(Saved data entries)

----

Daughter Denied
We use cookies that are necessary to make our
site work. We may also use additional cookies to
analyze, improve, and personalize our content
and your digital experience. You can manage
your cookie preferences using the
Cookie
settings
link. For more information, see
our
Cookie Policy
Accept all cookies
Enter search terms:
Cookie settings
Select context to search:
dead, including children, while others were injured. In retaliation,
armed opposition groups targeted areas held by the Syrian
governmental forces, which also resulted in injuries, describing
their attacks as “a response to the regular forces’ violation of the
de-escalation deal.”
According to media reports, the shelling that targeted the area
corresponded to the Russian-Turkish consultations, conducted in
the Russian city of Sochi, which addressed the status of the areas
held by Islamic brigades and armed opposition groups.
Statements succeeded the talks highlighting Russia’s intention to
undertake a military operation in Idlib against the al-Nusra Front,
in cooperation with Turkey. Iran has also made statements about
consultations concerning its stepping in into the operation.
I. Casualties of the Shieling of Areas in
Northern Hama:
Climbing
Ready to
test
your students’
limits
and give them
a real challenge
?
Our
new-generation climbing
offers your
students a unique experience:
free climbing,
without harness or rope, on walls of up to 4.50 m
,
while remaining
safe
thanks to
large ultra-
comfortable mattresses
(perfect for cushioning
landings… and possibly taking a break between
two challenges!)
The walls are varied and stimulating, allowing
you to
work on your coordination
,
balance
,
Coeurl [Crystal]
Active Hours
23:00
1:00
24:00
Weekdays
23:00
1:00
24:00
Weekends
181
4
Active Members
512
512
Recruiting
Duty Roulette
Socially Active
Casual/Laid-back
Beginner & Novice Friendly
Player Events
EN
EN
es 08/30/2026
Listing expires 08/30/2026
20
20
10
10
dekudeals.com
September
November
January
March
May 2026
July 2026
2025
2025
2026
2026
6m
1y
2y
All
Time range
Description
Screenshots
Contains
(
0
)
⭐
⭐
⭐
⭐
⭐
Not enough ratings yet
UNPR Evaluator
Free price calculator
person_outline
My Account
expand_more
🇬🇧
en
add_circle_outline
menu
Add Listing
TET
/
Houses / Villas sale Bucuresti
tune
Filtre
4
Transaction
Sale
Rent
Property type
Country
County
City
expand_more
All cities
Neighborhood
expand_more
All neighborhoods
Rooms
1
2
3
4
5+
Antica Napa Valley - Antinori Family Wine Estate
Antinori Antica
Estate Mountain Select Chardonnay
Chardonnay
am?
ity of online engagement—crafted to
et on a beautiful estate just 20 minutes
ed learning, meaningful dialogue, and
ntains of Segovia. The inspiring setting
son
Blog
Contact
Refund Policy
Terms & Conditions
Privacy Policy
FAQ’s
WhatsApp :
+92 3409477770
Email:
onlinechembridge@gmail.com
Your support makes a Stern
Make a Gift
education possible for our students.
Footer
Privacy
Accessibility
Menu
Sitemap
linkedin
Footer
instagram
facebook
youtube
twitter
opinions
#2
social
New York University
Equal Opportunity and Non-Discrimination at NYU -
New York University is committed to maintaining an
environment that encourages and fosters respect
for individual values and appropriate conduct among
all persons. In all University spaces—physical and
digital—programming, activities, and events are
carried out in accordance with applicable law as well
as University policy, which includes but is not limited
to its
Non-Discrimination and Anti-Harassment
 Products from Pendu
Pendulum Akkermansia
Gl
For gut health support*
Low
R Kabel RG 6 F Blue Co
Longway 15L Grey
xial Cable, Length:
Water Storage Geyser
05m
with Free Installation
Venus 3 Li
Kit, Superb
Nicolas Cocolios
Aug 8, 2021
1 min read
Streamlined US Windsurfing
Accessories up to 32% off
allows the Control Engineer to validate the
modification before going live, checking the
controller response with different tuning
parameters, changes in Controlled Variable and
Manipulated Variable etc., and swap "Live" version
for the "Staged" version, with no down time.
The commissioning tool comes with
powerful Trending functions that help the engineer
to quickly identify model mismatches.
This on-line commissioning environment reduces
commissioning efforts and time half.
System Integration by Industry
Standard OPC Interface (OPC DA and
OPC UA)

----

Please say how many lines above contain "cookies", number only.

3